Click here to be taken to the new web archives of this list; it includes all the mails that are in this frozen archive plus all new mails that have been sent to the list since it was migrated to the new archives.

From: Jeff Squyres \(jsquyres\) (jsquyres_at_[hidden])
Date: 2006-06-16 20:00:57

I'm afraid that I'm not familiar with the PG debugger, so I don't know
how it is supposed to be launched.

The intent with --debugger / --debug is that you could do a single
invocation of some command and it launches both the parallel debugger
and tells that debugger to launch your parallel MPI process (assumedly
allowing the parallel debugger to attach to your parallel MPI process).
This is what fx2 and Totalview allow, for example.
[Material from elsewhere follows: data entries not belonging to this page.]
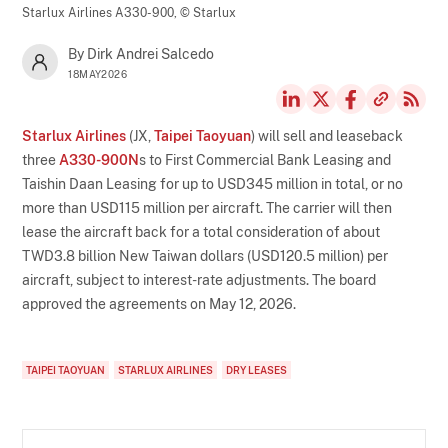
Starlux Airlines A330-900,
© Starlux
By Dirk Andrei Salcedo
18MAY2026
Starlux Airlines
(JX,
Taipei Taoyuan
) will sell and leaseback
three
A330-900N
s to First Commercial Bank Leasing and
Taishin Daan Leasing for up to USD345 million in total, or no
more than USD115 million per aircraft. The carrier will then
lease the aircraft back for a total consideration of about
TWD3.8 billion New Taiwan dollars (USD120.5 million) per
aircraft, subject to interest-rate adjustments. The board
approved the agreements on May 12, 2026.
TAIPEI TAOYUAN
STARLUX AIRLINES
DRY LEASES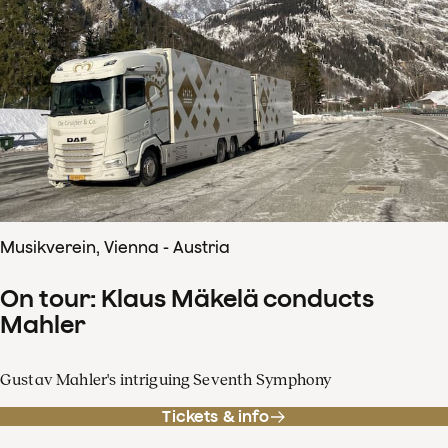
Musikverein, Vienna - Austria
On tour: Klaus Mäkelä conducts
Mahler
Gustav Mahler's intriguing Seventh Symphony
Tickets & info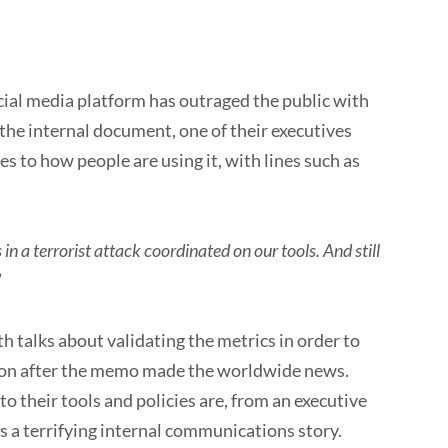
o
ocial media platform has outraged the public with
 the internal document, one of their executives
es to how people are using it, with lines such as
n a terrorist attack coordinated on our tools. And still
”
th talks about validating the metrics in order to
soon after the memo made the worldwide news.
o their tools and policies are, from an executive
as a terrifying internal communications story.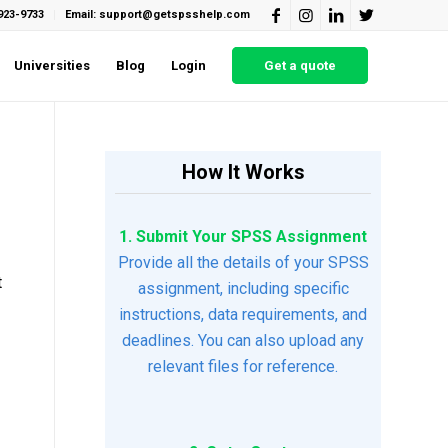
923-9733
Email: support@getspsshelp.com
Universities
Blog
Login
Get a quote
How It Works
1. Submit Your SPSS Assignment
Provide all the details of your SPSS
t
assignment, including specific
instructions, data requirements, and
deadlines. You can also upload any
relevant files for reference.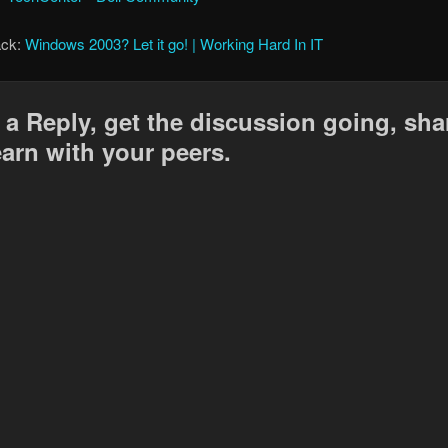
ack:
Windows 2003? Let it go! | Working Hard In IT
 a Reply, get the discussion going, sha
earn with your peers.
As such, the "--debug" option is simply syntactic sugar for invoking
another [perhaps non-obvious] command. We figured it was simpler for
users to add "--debug" to the already-familiar mpirun command line than
to learn a new syntax for invoking a debugger (although both would
certainly work equally well).

As such, when OMPI's mpirun sees "--debug", it ends up exec'ing
something else -- the parallel debugger command. In the example that I
gave in,
mpirun looked for two things in your path: totalview and fx2.

For example, if you did this:

        mpirun --debug -np 4 a.out

If it found totalview, it would end up exec'ing:

        totalview @mpirun@ -a @mpirun_args@
which would get substituted to
        totalview mpirun -a -np 4 a.out

(note the additional "-a") Which is the totalview command line syntax to
launch their debugger and tell it to launch your parallel process. If
totalview is not found in your path, it'll look for fx2. If fx2 is
found, it'll invoke:

        fx2 @mpirun@ -a @mpirun_args@
which would get substitued to
        fx2 mpirun -a -np 4 a.out

You can see that fx2's syntax was probably influenced by totalview's.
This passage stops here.